Thank you for the compliments on the machine. It was used by a retired cn rail machinist for years untill he past away, It was then given to the person i purchased it from as payment for work done. The person i bought it off had never used the lathe, and really didn't know anything about the machine. There was very little clean up to do on the machine, I got it placed and levelled, and have used it to make a centering tool, made a small replacement handle for a brass nylon faced hammer, also have made a replacement handle for the cross feed which was missing. have been working on tang sights for an old model 8 remington, and a model 81 remington as well. My son- in- law turned a few chess pieces on it. i have also been working on a tailstock fixture that will allow me to turn tapers without having to offset the tailstock itself.


----------



## Chuck K (Jan 21, 2014)

" i have also been working on a tailstock fixture that will allow me to turn tapers without having to offset the tailstock itself."

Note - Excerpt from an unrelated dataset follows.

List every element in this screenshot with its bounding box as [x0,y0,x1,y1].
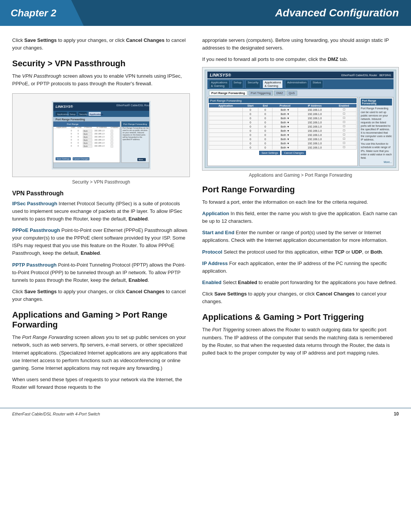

I have been working on a ball turning fixture so I can make centers to turn tapers with my tailstock offset.  I hadn't considered the need until I tried to shave the lower leg of a bike.  I set the piece up on centers with the tailstock offset and realized that I would have to use something other than a 60 degree center to keep it from binding.  I would be interested in the fixture you're making.

Chuck


----------



## valleyboy101 (Jan 21, 2014)

The lathe looks to be in nice little used and well cared for condition.  Oh for the days when a tool shop was part of a major department store.  I only barely saw the end of those times in the 60's.  I have the feeling that if T. Eaton was still around that the tool section in the Eaton Centre store would be very small.
MIchael


----------



## keltg (Jan 22, 2014)

Chuck K said:


> " i have also been working on a tailstock fixture that will allow me to turn tapers without having to offset the tailstock itself."
> 
> I have been working on a ball turning fixture so I can make centers to turn tapers with my tailstock offset.  I hadn't considered the need until I tried to shave the lower leg of a bike.  I set the piece up on centers with the tailstock offset and realized that I would have to use something other than a 60 degree center to keep it from binding.  I would be interested in the fixture you're making.
> 
> Chuck


i will take a couple pictures and post them for you. it is nothing fancy. lol.


----------



## keltg (Jan 23, 2014)

Hello Chuck, here are a couple pictures of my tail stock slide taper isn't attached yet but will be mt2 to fit the quill on my machine.


----------



## AR1911 (Jan 23, 2014)

You might consider using a big ball bearing (steel ball) in place of the tradiona. Pointed centers. Handles high angles better


----------



## keltg (Jan 24, 2014)

AR1911 said:


> You might consider using a big ball bearing (steel ball) in place of the tradiona. Pointed centers. Handles high angles better


Thanks for the input I will give that a try as well.


----------



## Chuck K (Jan 24, 2014)

Do you have a way to make the fixture sit level with the bedways? 

Chuck


----------



## keltg (Jan 28, 2014)

Chuck K said:


> Do you have a way to make the fixture sit level with the bedways?
> 
> Chuck


been thinking about that already myself. thinking i am going to have to machine a pin through the taper and quill to hold the piece or a keyway machined into the taper and quill. havent decided which would hold the piece the solidest yet.


----------